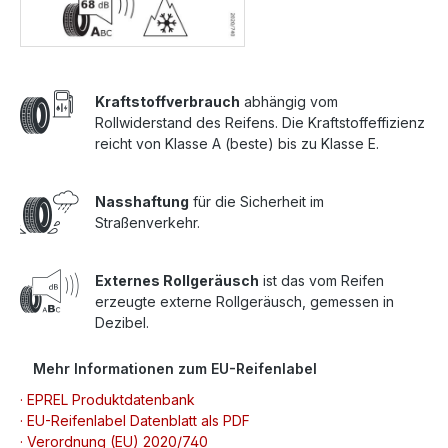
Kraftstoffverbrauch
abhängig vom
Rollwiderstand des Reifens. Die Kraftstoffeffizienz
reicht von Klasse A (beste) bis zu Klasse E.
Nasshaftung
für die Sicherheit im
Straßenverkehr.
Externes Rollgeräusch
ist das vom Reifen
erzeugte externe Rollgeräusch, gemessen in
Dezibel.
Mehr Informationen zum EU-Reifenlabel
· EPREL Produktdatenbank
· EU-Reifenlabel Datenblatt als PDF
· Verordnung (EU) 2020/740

==

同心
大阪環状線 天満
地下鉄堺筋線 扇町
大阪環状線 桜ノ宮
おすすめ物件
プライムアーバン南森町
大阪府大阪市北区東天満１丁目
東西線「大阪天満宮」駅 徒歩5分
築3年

## Task description
Retype exactly the span of lines from the one with "Nasshaftung" through the one with "Verordnung (EU) 2020/740"; include both ends and omit the rest of the material.

## Output below
Nasshaftung
für die Sicherheit im
Straßenverkehr.
Externes Rollgeräusch
ist das vom Reifen
erzeugte externe Rollgeräusch, gemessen in
Dezibel.
Mehr Informationen zum EU-Reifenlabel
· EPREL Produktdatenbank
· EU-Reifenlabel Datenblatt als PDF
· Verordnung (EU) 2020/740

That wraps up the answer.